Pour ajouter l’insulte à l’injure, le PL-69 permettra aussi aux compagnies privées de distribuer leurs surplus d’électricité à des clients privés situés à proximité de leur lieu de production. De cette manière, un réseau de production et de distribution d’énergie parallèle privé pourra s’encastrer autour du « monopole » public de plus en plus affaibli. Cette dynamique entraînera alors de la compétitivité et une dynamique de marché qui fera fluctuer les prix de l’énergie à la hausse, ce qui viendra une fois de plus générer d’énormes profits aux grandes compagnies en sapant les économies des masses laborieuses…

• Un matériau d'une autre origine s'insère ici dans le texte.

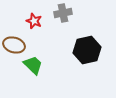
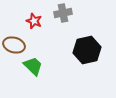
green trapezoid: moved 1 px down
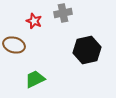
green trapezoid: moved 2 px right, 13 px down; rotated 70 degrees counterclockwise
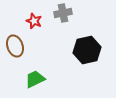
brown ellipse: moved 1 px right, 1 px down; rotated 55 degrees clockwise
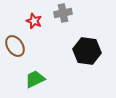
brown ellipse: rotated 15 degrees counterclockwise
black hexagon: moved 1 px down; rotated 20 degrees clockwise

Notons d’ailleurs que cette manière de fonctionner permettra aux industriels privés d’éviter de participer au financement massif de projets publics, mais aussi d’éviter de financer en partie leurs propres projets d’expansion, qui ne serviront que leurs propres besoins. Les profits, bien sûr, ils se les accaparent dans leur entièreté. Ultimement, tout cela accélèrera et concrétisera la privatisation à venir de la production énergétique. La perte sera socialisée, mais les profits seront privatisés.
Conclusion
Advenant l’adoption du PL-69, il signerait l’arrêt de mort du contrôle social d’une des plus grandes richesses collectives québécoises. Il signerait décisivement la privatisation d’Hydro-Québec, ce qui engendrerait une explosion des tarifs en électricité, une perte de revenu pour l’État québécois (lire ici un sous-financement encore plus marqué des services publics), une destruction de l’environnement, une plus grande dépendance envers les capitaux étrangers et tout cela, au coût des masses laborieuses québécoises.